London/Wien, 17. September 2019 - Die deutschen Bundesländer arbeiten derzeit mit Hochdruck an einem neuen Rechtsrahmen für Online-Glücksspiel. Dabei müssen sie Antworten auf die steigende Nachfrage nach Online-Glücksspielangeboten im Zuge der Digitalisierung finden – auch vor dem Hintergrund, dass es praktisch unmöglich ist, Spieler daran zu hindern, Online-Glücksspiele privater Anbieter außerhalb staatlicher Angebote zu nutzen.

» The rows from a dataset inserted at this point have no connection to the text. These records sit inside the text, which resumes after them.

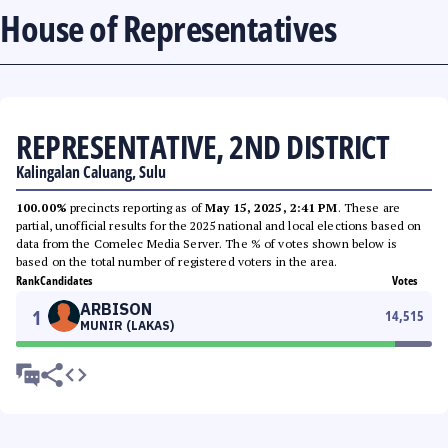
House of Representatives
REPRESENTATIVE, 2ND DISTRICT
Kalingalan Caluang, Sulu
100.00%
precincts reporting as of
May 15, 2025, 2:41 PM
. These are
partial, unofficial results for the 2025 national and local elections based on
data from the Comelec Media Server. The % of votes shown below is
based on the total number of registered voters in the area.
Rank
Candidates
Votes
ARBISON
1
14,515
MUNIR (LAKAS)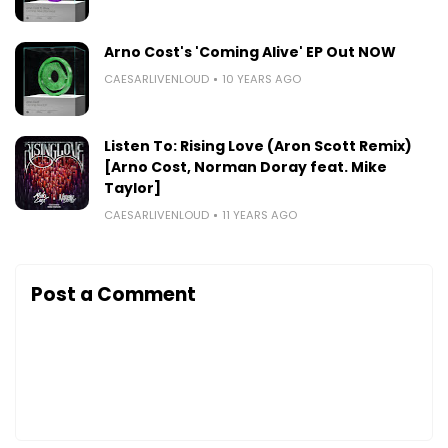
Arno Cost's 'Coming Alive' EP Out NOW
CAESARLIVENLOUD
10 YEARS AGO
Listen To: Rising Love (Aron Scott Remix)
[Arno Cost, Norman Doray feat. Mike
Taylor]
CAESARLIVENLOUD
11 YEARS AGO
Post a Comment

Als Argument gegen eine Öffnung des deutschen Glücksspielmarktes für private Anbieter wird immer wieder angeführt, dies gefährde die wirtschaftliche Rentabilität des staatlichen Lotteriemonopols: Das Geschäftsmodell der staatlichen Lotterieanbieter würde „kannibalisiert“, was sich wiederum negativ auf den erheblichen Beitrag der Lottoanbieter auswirken würde, die sie für gemeinnützige Zwecken leisten.

Eine umfassende Untersuchung zur Validität dieses Arguments lag bislang nicht vor. PwC (UK) hat deshalb im Auftrag des international führenden Online-Glücksspielanbieters GVC eine „Empirische Analyse der Auswirkungen von Online-Glücksspielen auf den Lotteriemarkt“ durchgeführt. Untersucht wurden 16 Rechtssysteme in der Europäischen Union, die in den vergangenen 10 bis 15 Jahren eine Regulierung des Online-Glücksspiels eingeführt haben. Für die Märkte Großbritannien, Spanien und Dänemark wurde zudem eine Detailanalyse vorgenommen.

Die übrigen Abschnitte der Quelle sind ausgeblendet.